A GRIEVING pet owner has raised concerns about the corporate nature of the vet industry after the sad death of her beloved cat.

Karen Burgess has been left distressed after her cat Harry had to be put down by a vet out of hours.

After Harry suffered a catastrophic brain bleed, Karen called her regular vet in Tavistock, fully aware she would be diverted to the out-of-hours emergency phone service in Plymouth because the Tavistock vets was closed after 7pm. 

She then had the choice of taking him to the next nearest vets, near Tavistock, which was still offering an out-of-hours service (but which he was not signed up to), or driving to Plymouth to access the out-of-hours emergency service which his Tavistock practice offers as part of a larger chain of practices.

Karen opted for the nearest vet, which cost her an extra £156 tariff because Harry was not registered with them, on top of the bill for treatment and drugs - costing her a total of £455 to have Harry put down.

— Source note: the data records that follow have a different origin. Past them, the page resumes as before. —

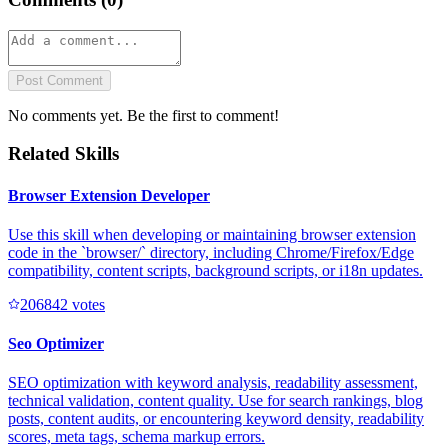
Post Comment
No comments yet. Be the first to comment!
Related Skills
Browser Extension Developer
Use this skill when developing or maintaining browser extension
code in the `browser/` directory, including Chrome/Firefox/Edge
compatibility, content scripts, background scripts, or i18n updates.
20684
2
votes
Seo Optimizer
SEO optimization with keyword analysis, readability assessment,
technical validation, content quality. Use for search rankings, blog
posts, content audits, or encountering keyword density, readability
scores, meta tags, schema markup errors.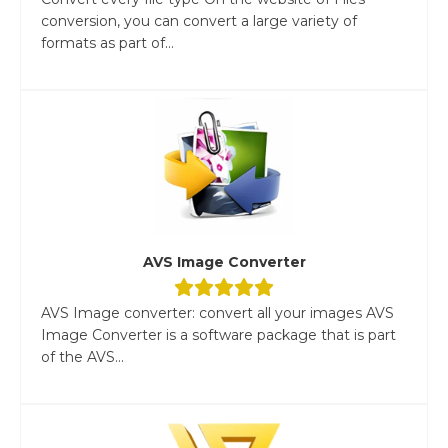
conversion, you can convert a large variety of
formats as part of...
AVS Image Converter
AVS Image converter: convert all your images AVS
Image Converter is a software package that is part
of the AVS...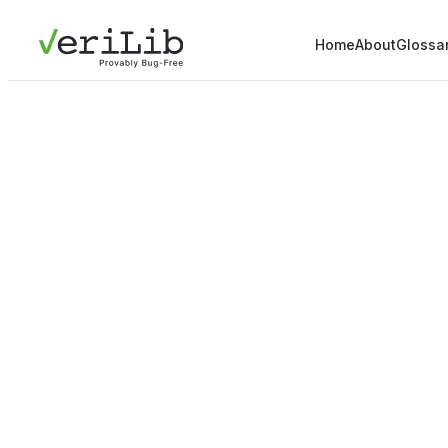
Home
About
Glossa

Some veterinary practices have taken over by corporate entities, such as equity firms, which had led to accusations that this leads to a poorer service through less choice and cost-cutting. The Competition and Markets Authority (CMA) has provisionally decided it should launch a formal Market Investigation, having received 56,000 responses from the public and vet industry.

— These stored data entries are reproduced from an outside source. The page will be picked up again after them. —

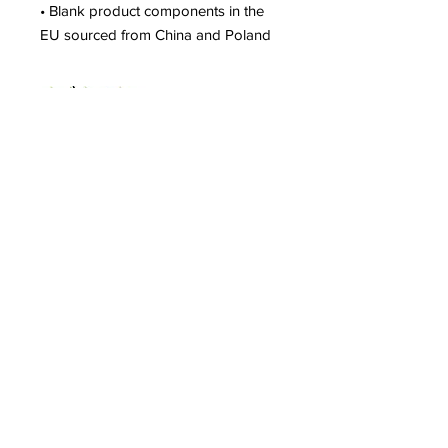
• Blank product components in the 
EU sourced from China and Poland
Shop
Shipping & Returns
Store Policy
Contact
Tel:
402-929-0329
shannon.nanas64@gmail.com
Subscribe to our newsletter!
Join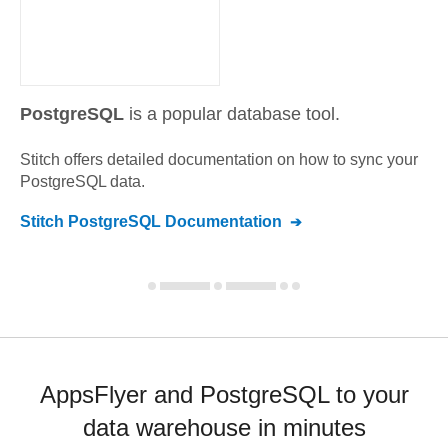
PostgreSQL
is a popular database tool.
Stitch offers detailed documentation on how to sync your
PostgreSQL
data.
Stitch
PostgreSQL
Documentation
AppsFlyer and PostgreSQL to your
data warehouse in minutes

Karen, a watercolourist, said: “It’s been very distressing for me to see Harry go through unnecessary suffering. When he suddenly lost the use of his legs and I knew this was the end and he was dying. I also knew his vet didn’t offer the emergency out-of-hours. 

“So, despite him being in pain and dying I was given little choice but to take him for a long drive with me all stressed and distracted to Plymouth for his emergency service to be put to sleep, or go to a nearer vet with the added expense.

“The trouble is that practices are being taken over by companies whose ethos is not in the best interests of animals or their owners.”